■ **Your task**
Wherever "this" turns up in the entries, copy out the line that holds it.

■ **Source records**

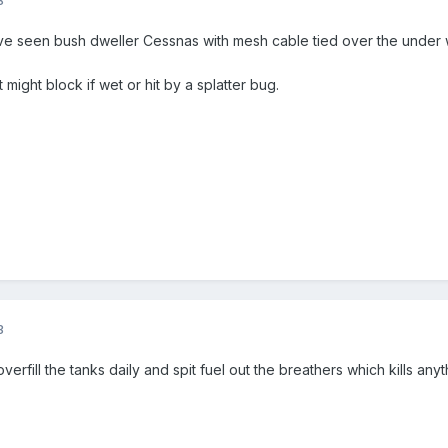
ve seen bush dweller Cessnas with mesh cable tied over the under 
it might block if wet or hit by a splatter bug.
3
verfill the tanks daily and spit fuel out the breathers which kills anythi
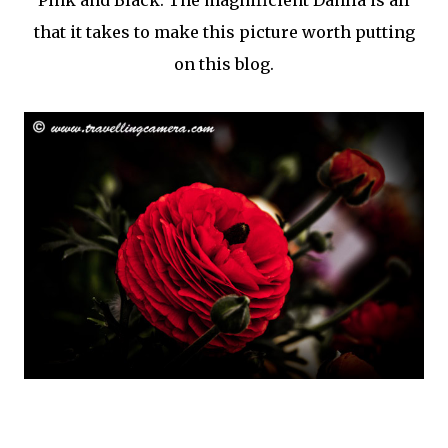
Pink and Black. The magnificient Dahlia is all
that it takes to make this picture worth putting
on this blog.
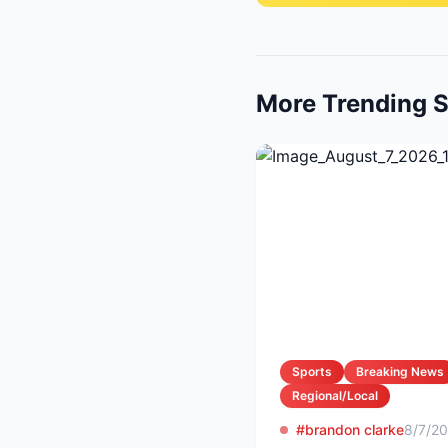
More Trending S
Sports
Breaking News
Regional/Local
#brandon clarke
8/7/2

==

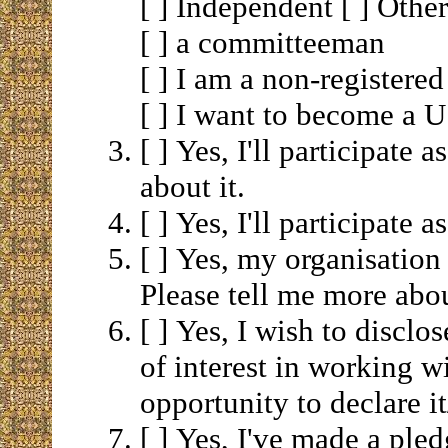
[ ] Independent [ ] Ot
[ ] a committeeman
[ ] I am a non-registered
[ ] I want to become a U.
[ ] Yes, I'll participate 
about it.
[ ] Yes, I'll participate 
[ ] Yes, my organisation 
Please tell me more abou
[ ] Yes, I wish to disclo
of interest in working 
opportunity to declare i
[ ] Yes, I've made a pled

...

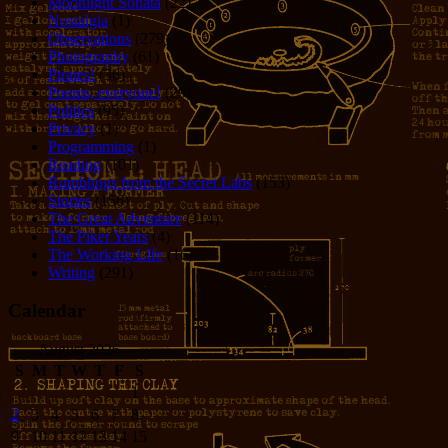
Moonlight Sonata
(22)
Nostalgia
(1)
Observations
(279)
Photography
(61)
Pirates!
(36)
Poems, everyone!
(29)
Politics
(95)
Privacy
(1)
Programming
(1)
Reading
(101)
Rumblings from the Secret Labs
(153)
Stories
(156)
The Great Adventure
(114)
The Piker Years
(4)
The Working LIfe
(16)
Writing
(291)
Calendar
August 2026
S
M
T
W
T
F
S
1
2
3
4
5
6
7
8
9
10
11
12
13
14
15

■ **Your response**
that it takes to make this picture worth putting
on this blog.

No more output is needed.